EXERCISE PROMPT -
Find the string "выберите" in the data, and copy out each line that has it.

Collected data:
★ ★ ★ ★

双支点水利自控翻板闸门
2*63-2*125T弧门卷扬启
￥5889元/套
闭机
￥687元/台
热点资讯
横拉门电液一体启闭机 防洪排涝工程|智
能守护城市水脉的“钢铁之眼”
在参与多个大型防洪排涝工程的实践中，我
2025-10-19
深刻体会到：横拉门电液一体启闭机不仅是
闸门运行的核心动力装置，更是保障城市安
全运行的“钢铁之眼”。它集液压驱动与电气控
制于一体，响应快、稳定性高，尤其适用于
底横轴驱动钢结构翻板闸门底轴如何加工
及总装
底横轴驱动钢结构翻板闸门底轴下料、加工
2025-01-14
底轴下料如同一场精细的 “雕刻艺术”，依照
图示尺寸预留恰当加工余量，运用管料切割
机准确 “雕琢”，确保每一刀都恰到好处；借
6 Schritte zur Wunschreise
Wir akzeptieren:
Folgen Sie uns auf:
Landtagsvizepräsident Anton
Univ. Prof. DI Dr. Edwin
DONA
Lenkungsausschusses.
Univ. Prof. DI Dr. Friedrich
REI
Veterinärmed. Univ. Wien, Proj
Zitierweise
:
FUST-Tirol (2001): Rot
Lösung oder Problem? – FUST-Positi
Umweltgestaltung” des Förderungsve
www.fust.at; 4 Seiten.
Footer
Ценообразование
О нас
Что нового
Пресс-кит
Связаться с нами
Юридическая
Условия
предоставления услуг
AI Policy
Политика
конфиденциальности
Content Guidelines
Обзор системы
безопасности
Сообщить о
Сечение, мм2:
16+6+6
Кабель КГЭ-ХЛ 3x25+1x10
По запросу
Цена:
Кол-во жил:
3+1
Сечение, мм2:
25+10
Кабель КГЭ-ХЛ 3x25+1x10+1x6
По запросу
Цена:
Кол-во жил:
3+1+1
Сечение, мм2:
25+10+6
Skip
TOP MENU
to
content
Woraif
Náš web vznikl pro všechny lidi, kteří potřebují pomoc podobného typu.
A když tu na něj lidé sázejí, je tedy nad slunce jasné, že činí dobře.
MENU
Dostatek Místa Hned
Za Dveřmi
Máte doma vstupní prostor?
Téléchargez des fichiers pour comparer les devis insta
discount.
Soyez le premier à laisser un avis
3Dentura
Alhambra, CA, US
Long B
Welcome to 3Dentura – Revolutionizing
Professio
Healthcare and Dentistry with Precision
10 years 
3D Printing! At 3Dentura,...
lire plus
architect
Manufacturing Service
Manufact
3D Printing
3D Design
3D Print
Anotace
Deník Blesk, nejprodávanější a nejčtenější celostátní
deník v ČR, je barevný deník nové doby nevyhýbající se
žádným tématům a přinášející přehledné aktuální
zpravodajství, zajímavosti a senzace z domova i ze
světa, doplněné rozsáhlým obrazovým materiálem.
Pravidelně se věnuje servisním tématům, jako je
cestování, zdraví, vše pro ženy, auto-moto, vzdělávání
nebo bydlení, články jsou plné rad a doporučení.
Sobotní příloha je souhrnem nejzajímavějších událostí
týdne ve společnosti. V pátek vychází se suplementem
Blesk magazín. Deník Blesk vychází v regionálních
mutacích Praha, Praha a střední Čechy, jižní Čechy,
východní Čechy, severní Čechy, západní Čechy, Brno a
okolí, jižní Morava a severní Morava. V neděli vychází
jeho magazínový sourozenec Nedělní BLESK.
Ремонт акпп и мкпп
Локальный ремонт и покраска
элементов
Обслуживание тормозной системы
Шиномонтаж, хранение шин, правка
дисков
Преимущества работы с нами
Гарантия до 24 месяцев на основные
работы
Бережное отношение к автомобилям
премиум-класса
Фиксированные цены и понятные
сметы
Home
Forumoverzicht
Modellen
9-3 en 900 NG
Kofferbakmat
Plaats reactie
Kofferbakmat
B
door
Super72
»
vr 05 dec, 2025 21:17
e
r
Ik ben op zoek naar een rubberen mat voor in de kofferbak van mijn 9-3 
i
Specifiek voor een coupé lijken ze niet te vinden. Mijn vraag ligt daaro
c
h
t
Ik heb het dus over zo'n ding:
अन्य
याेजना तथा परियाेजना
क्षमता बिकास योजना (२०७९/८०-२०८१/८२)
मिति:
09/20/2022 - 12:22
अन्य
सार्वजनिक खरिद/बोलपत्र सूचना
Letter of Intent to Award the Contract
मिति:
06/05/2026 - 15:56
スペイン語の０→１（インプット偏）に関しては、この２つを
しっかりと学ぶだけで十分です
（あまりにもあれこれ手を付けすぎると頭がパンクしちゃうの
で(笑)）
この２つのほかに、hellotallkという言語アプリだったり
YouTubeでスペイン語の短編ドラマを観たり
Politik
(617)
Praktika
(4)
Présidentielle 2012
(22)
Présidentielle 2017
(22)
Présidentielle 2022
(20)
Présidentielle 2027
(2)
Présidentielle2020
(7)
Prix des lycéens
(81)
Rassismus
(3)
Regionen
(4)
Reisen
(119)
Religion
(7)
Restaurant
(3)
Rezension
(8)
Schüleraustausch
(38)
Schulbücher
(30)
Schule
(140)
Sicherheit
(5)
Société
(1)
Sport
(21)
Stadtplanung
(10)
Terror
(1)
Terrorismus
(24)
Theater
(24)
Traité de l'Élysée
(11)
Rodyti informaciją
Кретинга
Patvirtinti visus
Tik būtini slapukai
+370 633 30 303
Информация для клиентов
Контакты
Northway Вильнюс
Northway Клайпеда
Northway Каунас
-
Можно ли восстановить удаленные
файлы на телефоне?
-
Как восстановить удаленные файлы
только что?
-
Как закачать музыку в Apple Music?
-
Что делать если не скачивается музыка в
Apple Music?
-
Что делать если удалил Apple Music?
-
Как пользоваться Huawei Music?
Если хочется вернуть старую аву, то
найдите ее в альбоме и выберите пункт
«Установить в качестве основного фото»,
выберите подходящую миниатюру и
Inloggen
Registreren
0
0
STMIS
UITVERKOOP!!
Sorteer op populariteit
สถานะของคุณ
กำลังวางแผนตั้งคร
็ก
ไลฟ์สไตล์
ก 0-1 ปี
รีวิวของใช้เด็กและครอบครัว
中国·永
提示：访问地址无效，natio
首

★ ★ ★ ★

ANSWER -
найдите ее в альбоме и выберите пункт
выберите подходящую миниатюру и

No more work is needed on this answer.